Las siguientes funciones se encargan de descargar un archivo .zip con los datos, cargar el archivo `"u.data"` en un [DataFrame](https://pandas.pydata.org/pandas-docs/stable/generated/pandas.DataFrame.html) y convertir esos datos en una matriz de interacciones.

In [9]:
def maybe_download(url, fpath):
    with open(fpath, "wb") as file:
        print("...downloading to {}".format(fpath))
        response = requests.get(url)
        file.write(response.content)
    print("download complete!")


def zipped_csv_to_df(zip_fpath, csv_fpath, **kwargs):
    with zipfile.ZipFile(zip_fpath) as z:
        
        with z.open(csv_fpath) as f:
            df = pd.read_csv(f, **kwargs)

    return df

def get_items_name(contents_dir, zip_path):
    csv_fpath = contents_dir + "/u.item"
    
    names = ("movie id,movie title,release date,video release date,"
            +"IMDb URL,unknown,Action,Adventure,Animation,Children's,"
            +"Comedy,Crime,Documentary,Drama,Fantasy,Film-Noir,Horror,"
            +"Musical,Mystery,Romance,Sci-Fi,Thriller,War,Western")
            
    kwargs = dict(
        sep='|', header=None,
        names=names.split(','), encoding='latin-1'
    )
        
    df = zipped_csv_to_df(zip_path, csv_fpath, **kwargs)
    return df['movie title'].values

def convert_ratings_df_to_matrix(
        df, shape, columns="user id,item id,rating".split(',')):
    data = df[columns].values
    users = data[:, 0] - 1 # correct for zero index
    items = data[:, 1] - 1 # correct for zero index
    values = data[:, 2]
    return coo_matrix((values, (users, items)), shape=shape).toarray()

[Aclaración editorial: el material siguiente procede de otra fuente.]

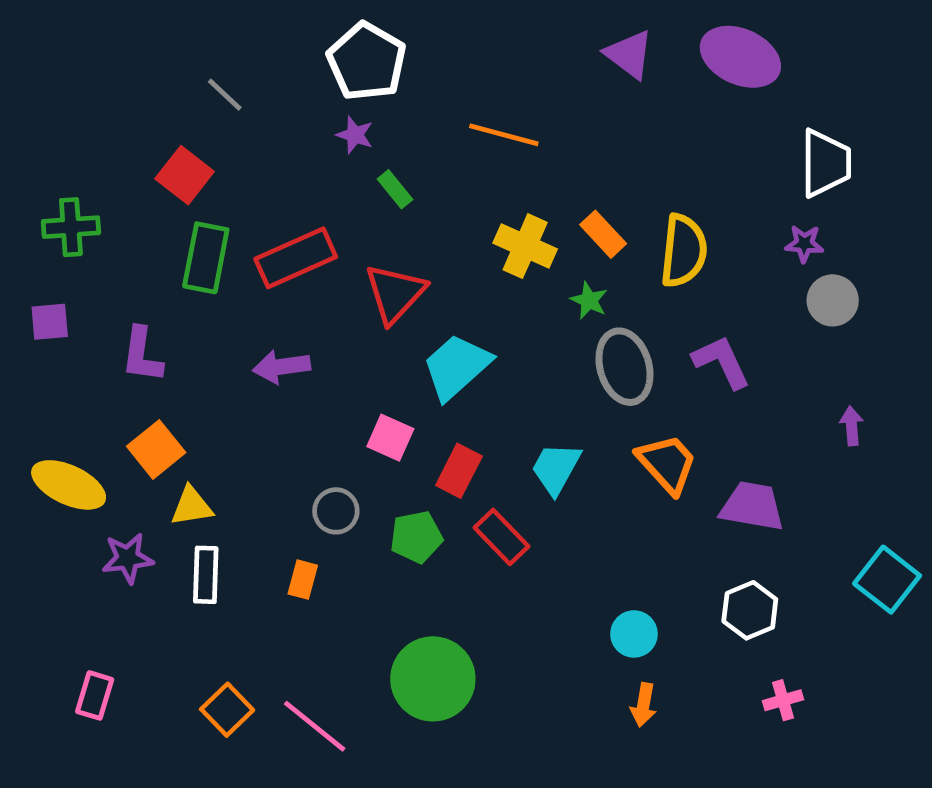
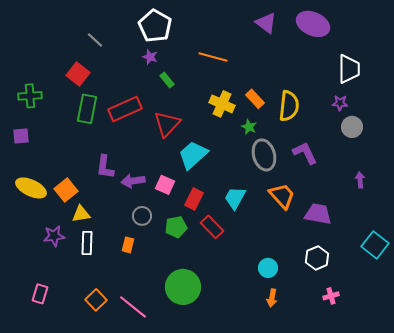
purple L-shape: (142, 355) -> (105, 167), moved
purple arrow: (281, 367) -> (133, 181), moved
yellow ellipse: (69, 485) -> (31, 188), moved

Para descargar el dataset solo tenemos que llamar la función de descarga

In [10]:
maybe_download(URL, ZIP_PATH)

...downloading to ml-100k.zip
download complete!


Luego podemos ver un extracto del dataset que vamos a trabajar

In [11]:
csv_fpath = CONTENTS_DIR + "/u.data"
df = zipped_csv_to_df(
    ZIP_PATH, csv_fpath, sep='\t',
    header=None, names="user id,item id,rating,timestamp".split(',')
)
df.head(7)

Unnamed: 0,user id,item id,rating,timestamp
0,196,242,3,881250949
1,186,302,3,891717742
2,22,377,1,878887116
3,244,51,2,880606923
4,166,346,1,886397596
5,298,474,4,884182806
6,115,265,2,881171488


Podemos ver que el dataset no está dispuesto como una matriz, esto se debe a temas de eficiciencia, ya que al convertirlo en una matriz tendríamos una matriz gigante llena de 0s. Sin embargo, para este ejercicio podrás utilizar la representación que te permita trabajar con mayor comodidad. Si quisieras extraer la matriz gigante, solo tienes que hacer lo siguiente

In [12]:
n_users = df['user id'].unique().shape[0]
n_items = df['item id'].unique().shape[0]
interactions = convert_ratings_df_to_matrix(df, shape=(n_users, n_items)).astype(np.float64)
interactions

array([[5., 3., 4., ..., 0., 0., 0.],
       [4., 0., 0., ..., 0., 0., 0.],
       [0., 0., 0., ..., 0., 0., 0.],
       ...,
       [5., 0., 0., ..., 0., 0., 0.],
       [0., 0., 0., ..., 0., 0., 0.],
       [0., 5., 0., ..., 0., 0., 0.]])

In [13]:
items_name = get_items_name(CONTENTS_DIR, ZIP_PATH)
items_name

array(['Toy Story (1995)', 'GoldenEye (1995)', 'Four Rooms (1995)', ...,
       'Sliding Doors (1998)', 'You So Crazy (1994)',
       'Scream of Stone (Schrei aus Stein) (1991)'], dtype=object)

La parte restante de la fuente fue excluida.